メインコンテンツまでスキップ
バージョン: 次

Cluster Add-ons

Monitoring health of Cluster Add-ons and performing maintenance tasks.

This guide provides instructions for operators to monitor the health of the Cluster Add-ons feature and perform manual maintenance tasks.

Overview

Cluster Add-ons (such as JupyterHub and KubeRay) are pre-configured and hardcoded into the IaaS API. This ensures a stable and validated set of tools is available to all users. While the catalog itself is not configurable by operators, you are responsible for monitoring the deployment success and performing cleanup if an installation becomes stuck.

Add-on Constraints and Requirements

Each add-on in the hardcoded catalog includes specific requirements that must be met for a successful installation and operation:

  • Kubernetes Version Compatibility: The API validates the cluster's version against a version constraint (for example, >=1.28). If the cluster version does not satisfy this requirement, the installation will fail with a 400 Bad Request error.
  • Resource Allocations: Users configure resource limits (such as CPU and Memory) for certain add-ons via parameters. As this is a self-service feature, users are responsible for ensuring their cluster has adequate capacity. However, if an installation fails due to insufficient resources, an operator may need to assist in debugging the failure or informing the user about the capacity constraints of their specific cluster nodes.
  • Network Endpoints and Security Groups: Add-ons expose services via specific ports defined in the catalog. To ensure these are accessible to users, the cluster's security groups and network policies must be configured to allow traffic on the relevant ports (for example, port 80 for JupyterHub, port 8265 for the KubeRay dashboard).

Monitoring

Prometheus Metrics

The Cluster Add-ons feature exposes metrics through both the Flux controllers on the tenant clusters and the IaaS API itself.
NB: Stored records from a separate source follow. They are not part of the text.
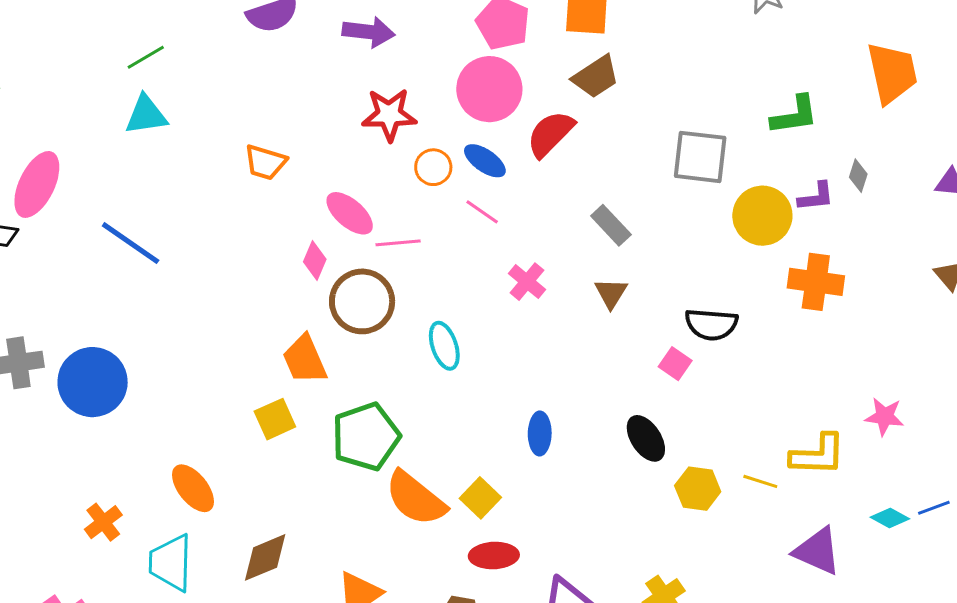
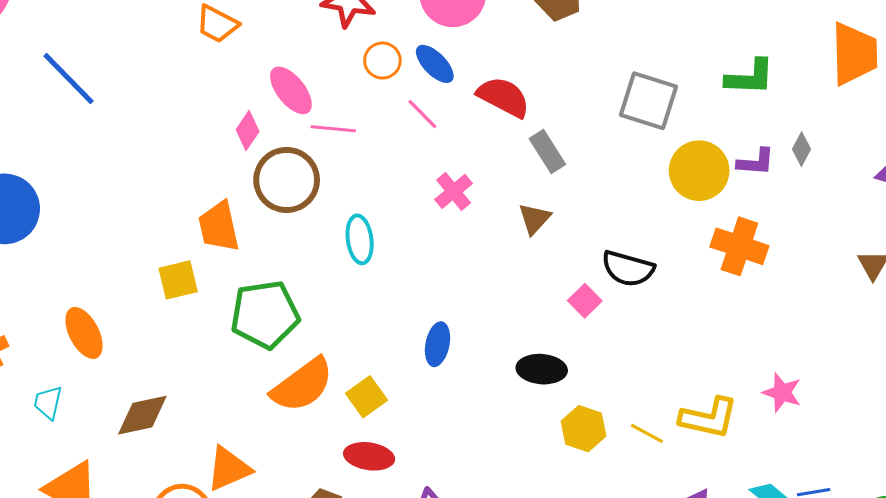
red semicircle: (550, 134) -> (503, 97), moved, turned 62
black ellipse: (646, 438) -> (542, 369), turned -63
orange semicircle: (416, 498) -> (302, 385), turned -86
cyan trapezoid: (171, 563) -> (48, 403), size x0.6

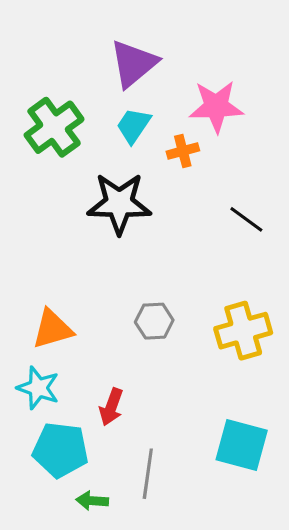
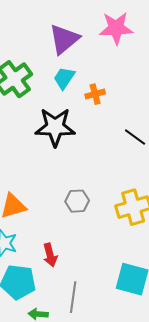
pink star: (216, 106) -> (116, 28), moved
red arrow: (111, 407) -> (50, 255), turned -35

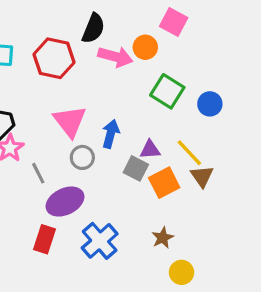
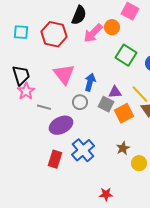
pink arrow: (115, 57) -> (93, 33), turned 120
gray circle: (82, 157) -> (80, 102), moved
gray line: (38, 173) -> (44, 107), turned -48
red rectangle: (45, 239) -> (55, 159), moved
yellow circle: (182, 272) -> (139, 163), moved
Flux Metrics (from tenant cluster)

  • gotk_reconcile_duration_seconds{kind="HelmRelease"}: Time taken for reconciliation.
  • gotk_reconcile_condition{kind="HelmRelease", type="Ready"}: Success rate of releases (status="True" for healthy).

IaaS API Metrics

  • iaas_addon_api_duration_seconds{operation, status}: Latency for API requests to manage add-ons.
  • iaas_addon_api_total{operation, status}: Total count of add-on operations.
  • iaas_addon_api_errors_total{error_type}: Error frequency by type (e.g., validation-error, k8s-api-error).

Structured Logs

All add-on operations are logged by the IaaS API with structured JSON details, including:

  • Request ID: Linking API calls to K8s operations.
  • Cluster/Add-on ID: Identifiers for the target cluster and add-on type.
  • Operation: The operation key indicates the action performed (for example, install, status, uninstall).
  • Outcome: Duration and success/failure details.

Maintenance and Cleanup

Manual Cleanup of Stuck Releases

If a release becomes stuck or cannot be deleted via the API, an operator can manually clean it up using kubectl on the tenant cluster:

  1. Identify the namespace: Managed add-ons are installed in namespaces following the pattern iaas-addon-{name}.

  2. Delete the HelmRelease:

    kubectl delete helmrelease -n iaas-addon-jupyterhub-x7k2 jupyterhub-x7k2
  3. Delete the Namespace:

    kubectl delete namespace iaas-addon-jupyterhub-x7k2